If you are not familiar with building Yocto distribution or you have not configured your build host yet, we strongly recommend to look into official yocto documentation For workspace organization or raspberry pi distribution, we also recommend this guide
Most of the installation process is based on Yocto Project Quick Build guide.
Before starting, be sure the host, where you plan to build a new Yocto image with thin-edge, meets the following requirements:
- 50 Gbytes of free disk space
- a Linux distributions that supports the Yocto Project, see the Supported Linux Distributions section in the Yocto Project Reference Manual. For detailed information on preparing your build host, see the Preparing the Build Host section in the Yocto Project Development Tasks Manual.
- Git 1.8.3.1 or greater
- tar 1.28 or greater
- Python 3.6.0 or greater.
- gcc 5.0 or greater.
For the purposes of the tutorial, we assume
/home/yocto/
working directory. If using other directory, be sure to change paths where needed.

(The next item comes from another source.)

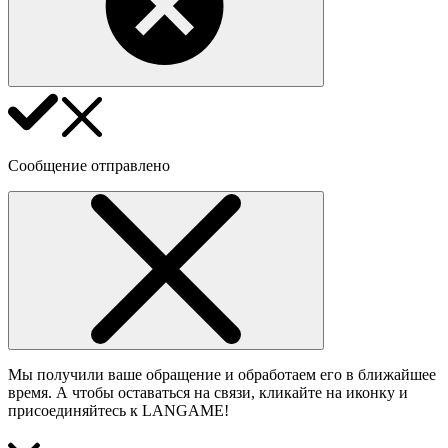
Сообщение отправлено
Мы получили ваше обращение и обработаем его в ближайшее
время. А чтобы оставаться на связи, кликайте на иконку и
присоединяйтесь к LANGAME!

Install essential packages:
sudo apt install gawk wget git diffstat unzip texinfo gcc build-essential chrpath socat cpio python3 python3-pip python3-pexpect xz-utils debianutils iputils-ping python3-git python3-jinja2 libegl1-mesa libsdl1.2-dev pylint3 xterm python3-subunit mesa-common-dev zstd liblz4-tool
Clone the Poky Linux distribution sources. We'll be using version kirkstone
. You can use --depth=1
to speed up the
process. If using these options, to see previous commits or other branches see
here
and here.
git clone git://git.yoctoproject.org/poky --branch=kirkstone --depth=1
Resulting directory structure should look like this:
.
└── poky
├── bitbake
├── contrib
├── documentation
├── LICENSE
├── LICENSE.GPL-2.0-only
├── LICENSE.MIT
├── MAINTAINERS.md
├── Makefile
├── MEMORIAM
├── meta
├── meta-poky
├── meta-selftest
├── meta-skeleton
├── meta-yocto-bsp
├── oe-init-build-env
├── README.hardware.md -> meta-yocto-bsp/README.hardware.md
├── README.md -> README.poky.md
├── README.OE-Core.md
├── README.poky.md -> meta-poky/README.poky.md
├── README.qemu.md
└── scripts
Clone the meta-tedge-bin
and meta-openembedded
repositories:
git clone --branch=kirkstone https://github.com/thin-edge/meta-tedge-bin
git clone --branch=kirkstone git://git.openembedded.org/meta-openembedded
As with Poky itself, when cloning meta-openembedded either provide
--branch=kirkstone
for the clone command or manuallygit switch kirkstone
inmeta-openembedded
repository after cloning. Some Yocto layers support different Yocto versions on different branches, in which case be sure to select correct branch.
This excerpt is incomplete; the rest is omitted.